We will start by capturing a request to http://MACHINE_IP/admin/login/ in the Proxy. Right-click on the request and choose "Send to Sequencer":
Notice in the "Token Location Within Response" section we have the option to select between Cookie, Form field, and Custom location. In this instance, we are testing the loginToken, so select the radio button for "Form field":
We can safely leave all other options at default in this instance, so let's go ahead and click the "Start live capture" button!
A new window will now pop up telling us that we are performing a live capture and showing us how many tokens we have so far captured. We need to wait until we have a reasonable number of tokens captured (around 10,000 should do); the more tokens we have, the more accurate our analysis.
Once you have around 10,000 tokens captured, click "Pause", then select the "Analyze now" button:
Note: We could also have chosen to "Stop" the capture; however, by choosing to pause it instead, we leave the option resume the capture open, should the report not have enough samples to calculate the entropy of the token accurately.
If we wanted to receive periodic updates on the analysis, we could also have checked the "Auto analyze" checkbox. Doing this would tell Burp to perform the entropy analysis every 2000 requests or so, giving us frequent updates that will get progressively more accurate as more samples are loaded into Sequencer.
It is worth noting that at this point, we could also choose to copy or save the captured tokens for further analysis later on.
Having clicked the "Analyze now" button, Burp will proceed to analyse the entropy of our token and generate a report.
¶ Analysis
Now that we have a report for the entropy analysis of our token, it's time to analyse it!
Burp performs dozens of tests on the token samples that it captured. We won't be looking at all of these as it would take far more than a single task to do so (and it would get very maths-intensive to break each technique apart). Instead, we will focus on the generated summary; however, you are encouraged to look through all of the test results for yourself.
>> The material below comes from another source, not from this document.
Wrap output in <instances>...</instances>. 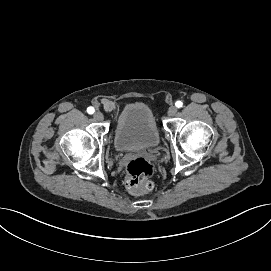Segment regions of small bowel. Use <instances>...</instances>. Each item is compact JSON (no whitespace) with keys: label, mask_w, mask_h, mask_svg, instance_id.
<instances>
[{"label":"small bowel","mask_w":271,"mask_h":271,"mask_svg":"<svg viewBox=\"0 0 271 271\" xmlns=\"http://www.w3.org/2000/svg\"><path fill=\"white\" fill-rule=\"evenodd\" d=\"M104 108L107 110V111H113L115 110L116 106L114 104V102L108 100V99H104L103 102H102Z\"/></svg>","instance_id":"c3829d8e"}]
</instances>
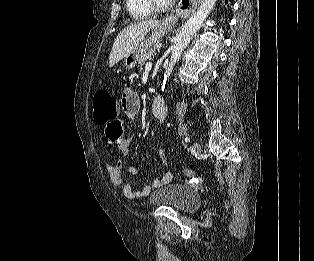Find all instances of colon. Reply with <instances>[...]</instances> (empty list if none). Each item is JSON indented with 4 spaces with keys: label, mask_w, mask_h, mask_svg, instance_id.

The generated entropy analysis report is split into four primary sections -- the first of these being a summary of the results:
The summary gives us an overall result; the effective entropy; an analysis of the reliability of the results; and a summary of the sample taken.
Collectively, these will often be enough to determine whether the token is generated safely or not; however, in some instances, we may need to have a look at the test results directly -- this can be done in the "Character-level analysis" and "Bit-level analysis" tabs. As mentioned previously, we will not be going into these to avoid delving into the depths of statistical-analysis mathematics in a beginner-friendly room. In short, with an estimated 1% chance of being incorrect based on the data provided (Significance level: 1%), Burp has calculated that the effective entropy of our token should be around 117 bits. This is an excellent level of entropy to have in a secure token, although it should be noted that it is impossible to say with absolute assurance that this calculation is entirely accurate, simply due to the nature of the topic.